» **Required work**: Write out exactly the lines running from the one with "Mask each instance" to the last line of the entries, keeping both the first and the last.

» **Data under study**:
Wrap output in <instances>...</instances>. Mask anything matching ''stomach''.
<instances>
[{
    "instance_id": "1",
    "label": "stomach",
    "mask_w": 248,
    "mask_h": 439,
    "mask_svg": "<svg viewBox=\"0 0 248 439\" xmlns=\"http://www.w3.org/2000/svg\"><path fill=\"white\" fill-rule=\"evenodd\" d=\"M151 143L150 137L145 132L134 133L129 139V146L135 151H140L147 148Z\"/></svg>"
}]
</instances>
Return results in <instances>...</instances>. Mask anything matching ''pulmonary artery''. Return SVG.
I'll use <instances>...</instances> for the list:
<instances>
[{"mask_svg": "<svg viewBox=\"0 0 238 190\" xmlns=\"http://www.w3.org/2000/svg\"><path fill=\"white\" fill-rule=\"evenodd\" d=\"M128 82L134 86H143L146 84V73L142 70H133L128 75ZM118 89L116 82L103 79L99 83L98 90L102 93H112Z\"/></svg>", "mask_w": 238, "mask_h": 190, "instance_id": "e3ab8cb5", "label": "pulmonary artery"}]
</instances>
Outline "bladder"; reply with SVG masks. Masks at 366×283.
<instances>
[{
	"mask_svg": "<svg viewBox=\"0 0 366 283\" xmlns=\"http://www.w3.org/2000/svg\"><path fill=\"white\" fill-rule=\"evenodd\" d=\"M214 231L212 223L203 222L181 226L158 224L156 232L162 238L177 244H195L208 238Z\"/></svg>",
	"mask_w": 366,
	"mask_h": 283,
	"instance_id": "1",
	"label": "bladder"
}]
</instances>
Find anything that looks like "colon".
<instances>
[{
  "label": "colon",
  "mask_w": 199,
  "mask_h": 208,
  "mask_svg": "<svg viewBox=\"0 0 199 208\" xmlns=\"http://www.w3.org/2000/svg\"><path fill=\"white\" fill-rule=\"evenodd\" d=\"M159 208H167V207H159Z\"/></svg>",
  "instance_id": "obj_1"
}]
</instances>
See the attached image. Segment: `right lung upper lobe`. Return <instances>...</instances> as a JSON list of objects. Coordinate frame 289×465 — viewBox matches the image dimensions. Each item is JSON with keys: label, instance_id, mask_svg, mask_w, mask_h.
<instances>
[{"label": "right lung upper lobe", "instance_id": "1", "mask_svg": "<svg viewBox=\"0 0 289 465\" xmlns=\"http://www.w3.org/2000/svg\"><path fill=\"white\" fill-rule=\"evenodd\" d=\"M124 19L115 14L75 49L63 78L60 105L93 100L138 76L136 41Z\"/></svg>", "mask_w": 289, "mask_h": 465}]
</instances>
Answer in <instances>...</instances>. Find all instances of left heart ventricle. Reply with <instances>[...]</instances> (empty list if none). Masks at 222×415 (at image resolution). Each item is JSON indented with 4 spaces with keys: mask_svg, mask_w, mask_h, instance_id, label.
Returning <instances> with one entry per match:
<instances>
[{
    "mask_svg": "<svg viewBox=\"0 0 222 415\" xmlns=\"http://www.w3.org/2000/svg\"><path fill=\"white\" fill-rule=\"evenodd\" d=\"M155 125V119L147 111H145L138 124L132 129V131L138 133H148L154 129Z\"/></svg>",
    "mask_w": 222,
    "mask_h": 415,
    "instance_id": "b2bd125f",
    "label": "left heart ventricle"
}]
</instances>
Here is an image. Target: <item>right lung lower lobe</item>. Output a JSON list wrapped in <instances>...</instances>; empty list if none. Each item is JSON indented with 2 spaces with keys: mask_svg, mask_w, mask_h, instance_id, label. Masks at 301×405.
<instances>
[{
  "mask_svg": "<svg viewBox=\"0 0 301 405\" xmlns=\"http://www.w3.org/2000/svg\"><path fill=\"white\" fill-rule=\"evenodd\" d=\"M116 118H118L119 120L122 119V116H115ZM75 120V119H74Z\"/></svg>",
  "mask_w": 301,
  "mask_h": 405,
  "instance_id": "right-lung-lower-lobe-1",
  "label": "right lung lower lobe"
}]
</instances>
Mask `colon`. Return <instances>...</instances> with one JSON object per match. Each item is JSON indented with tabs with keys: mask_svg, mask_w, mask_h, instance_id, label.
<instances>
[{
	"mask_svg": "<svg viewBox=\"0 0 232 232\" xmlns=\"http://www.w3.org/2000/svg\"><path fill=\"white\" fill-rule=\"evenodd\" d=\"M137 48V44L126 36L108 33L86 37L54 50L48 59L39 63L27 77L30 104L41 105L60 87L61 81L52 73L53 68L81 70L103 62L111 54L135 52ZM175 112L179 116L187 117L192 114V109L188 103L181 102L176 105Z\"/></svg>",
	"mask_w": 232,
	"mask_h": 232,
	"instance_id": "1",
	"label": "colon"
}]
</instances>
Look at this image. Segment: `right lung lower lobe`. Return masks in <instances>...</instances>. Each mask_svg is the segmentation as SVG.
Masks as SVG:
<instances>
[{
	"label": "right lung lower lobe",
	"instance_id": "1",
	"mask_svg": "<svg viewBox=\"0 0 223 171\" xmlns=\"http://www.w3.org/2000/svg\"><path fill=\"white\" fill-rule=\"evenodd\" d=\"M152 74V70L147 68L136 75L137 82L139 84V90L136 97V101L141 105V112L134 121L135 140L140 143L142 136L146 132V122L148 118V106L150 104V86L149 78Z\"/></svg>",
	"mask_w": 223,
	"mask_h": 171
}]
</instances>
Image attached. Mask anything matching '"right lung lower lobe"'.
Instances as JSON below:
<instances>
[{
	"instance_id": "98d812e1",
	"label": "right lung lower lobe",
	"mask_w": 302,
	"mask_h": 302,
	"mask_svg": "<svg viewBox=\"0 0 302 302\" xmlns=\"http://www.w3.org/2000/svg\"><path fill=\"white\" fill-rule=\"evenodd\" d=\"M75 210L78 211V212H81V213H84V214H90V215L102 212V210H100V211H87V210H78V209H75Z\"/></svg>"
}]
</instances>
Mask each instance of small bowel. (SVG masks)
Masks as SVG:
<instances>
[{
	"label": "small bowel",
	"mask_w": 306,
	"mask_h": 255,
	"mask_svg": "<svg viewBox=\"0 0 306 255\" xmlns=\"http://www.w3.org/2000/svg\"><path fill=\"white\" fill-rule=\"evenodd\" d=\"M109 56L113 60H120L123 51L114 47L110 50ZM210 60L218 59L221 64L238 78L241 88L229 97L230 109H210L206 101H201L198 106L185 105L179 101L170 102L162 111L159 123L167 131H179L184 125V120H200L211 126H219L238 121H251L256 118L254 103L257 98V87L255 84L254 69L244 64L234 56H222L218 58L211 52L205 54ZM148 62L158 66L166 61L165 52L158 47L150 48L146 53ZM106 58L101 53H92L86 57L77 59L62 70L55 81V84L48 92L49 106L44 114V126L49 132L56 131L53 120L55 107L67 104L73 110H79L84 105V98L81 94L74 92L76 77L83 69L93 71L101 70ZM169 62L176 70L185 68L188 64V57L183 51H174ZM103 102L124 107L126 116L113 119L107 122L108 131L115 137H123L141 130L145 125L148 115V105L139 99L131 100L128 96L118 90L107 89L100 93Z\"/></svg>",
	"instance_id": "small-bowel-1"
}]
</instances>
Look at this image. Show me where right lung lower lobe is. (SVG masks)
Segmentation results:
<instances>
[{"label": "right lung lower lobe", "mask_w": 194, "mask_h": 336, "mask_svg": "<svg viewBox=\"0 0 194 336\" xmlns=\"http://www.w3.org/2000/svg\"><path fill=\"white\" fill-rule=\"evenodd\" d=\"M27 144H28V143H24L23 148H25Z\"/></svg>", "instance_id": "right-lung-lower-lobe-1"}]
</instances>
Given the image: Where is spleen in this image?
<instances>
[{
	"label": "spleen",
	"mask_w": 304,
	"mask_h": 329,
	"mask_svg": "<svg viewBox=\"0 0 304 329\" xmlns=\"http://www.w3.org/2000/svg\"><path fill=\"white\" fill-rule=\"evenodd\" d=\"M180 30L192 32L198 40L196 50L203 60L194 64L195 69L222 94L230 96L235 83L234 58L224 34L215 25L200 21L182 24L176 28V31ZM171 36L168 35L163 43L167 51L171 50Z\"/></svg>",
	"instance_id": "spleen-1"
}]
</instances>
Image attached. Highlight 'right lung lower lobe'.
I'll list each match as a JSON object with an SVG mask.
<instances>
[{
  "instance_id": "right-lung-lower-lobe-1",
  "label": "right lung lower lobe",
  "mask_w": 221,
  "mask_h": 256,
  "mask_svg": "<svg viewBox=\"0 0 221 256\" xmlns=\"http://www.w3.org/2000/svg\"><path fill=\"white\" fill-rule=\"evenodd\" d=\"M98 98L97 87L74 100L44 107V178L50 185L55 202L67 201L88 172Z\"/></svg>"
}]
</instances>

» **Answer box**:
Mask each instance of small bowel. (SVG masks)
Masks as SVG:
<instances>
[{
	"label": "small bowel",
	"mask_w": 306,
	"mask_h": 255,
	"mask_svg": "<svg viewBox=\"0 0 306 255\" xmlns=\"http://www.w3.org/2000/svg\"><path fill=\"white\" fill-rule=\"evenodd\" d=\"M109 56L113 60H120L123 51L114 47L110 50ZM210 60L218 59L221 64L238 78L241 88L229 97L230 109H210L206 101H201L198 106L185 105L179 101L170 102L162 111L159 123L167 131H179L184 125V120H200L211 126H219L238 121H251L256 118L254 103L257 98V87L255 84L254 69L244 64L234 56H222L218 58L211 52L205 54ZM148 62L158 66L166 61L165 52L158 47L150 48L146 53ZM106 58L101 53H92L86 57L77 59L62 70L55 81V84L48 92L49 106L44 114V126L49 132L56 131L53 120L55 107L67 104L73 110H79L84 105V98L81 94L74 92L76 77L83 69L93 71L101 70ZM169 62L176 70L185 68L188 64V57L183 51H174ZM103 102L124 107L126 116L113 119L107 122L108 131L115 137H123L141 130L145 125L148 115V105L139 99L131 100L128 96L118 90L107 89L100 93Z\"/></svg>",
	"instance_id": "small-bowel-1"
}]
</instances>
Look at this image. Show me where right lung lower lobe is. (SVG masks)
Segmentation results:
<instances>
[{"label": "right lung lower lobe", "mask_w": 194, "mask_h": 336, "mask_svg": "<svg viewBox=\"0 0 194 336\" xmlns=\"http://www.w3.org/2000/svg\"><path fill=\"white\" fill-rule=\"evenodd\" d=\"M27 144H28V143H24L23 148H25Z\"/></svg>", "instance_id": "right-lung-lower-lobe-1"}]
</instances>
Given the image: Where is spleen in this image?
<instances>
[{
	"label": "spleen",
	"mask_w": 304,
	"mask_h": 329,
	"mask_svg": "<svg viewBox=\"0 0 304 329\" xmlns=\"http://www.w3.org/2000/svg\"><path fill=\"white\" fill-rule=\"evenodd\" d=\"M180 30L192 32L198 40L196 50L203 60L194 64L195 69L222 94L230 96L235 83L234 58L224 34L215 25L200 21L182 24L176 28V31ZM171 36L168 35L163 43L167 51L171 50Z\"/></svg>",
	"instance_id": "spleen-1"
}]
</instances>
Image attached. Highlight 'right lung lower lobe'.
I'll list each match as a JSON object with an SVG mask.
<instances>
[{
  "instance_id": "right-lung-lower-lobe-1",
  "label": "right lung lower lobe",
  "mask_w": 221,
  "mask_h": 256,
  "mask_svg": "<svg viewBox=\"0 0 221 256\" xmlns=\"http://www.w3.org/2000/svg\"><path fill=\"white\" fill-rule=\"evenodd\" d=\"M98 98L97 87L74 100L44 107V178L50 185L55 202L67 201L88 172Z\"/></svg>"
}]
</instances>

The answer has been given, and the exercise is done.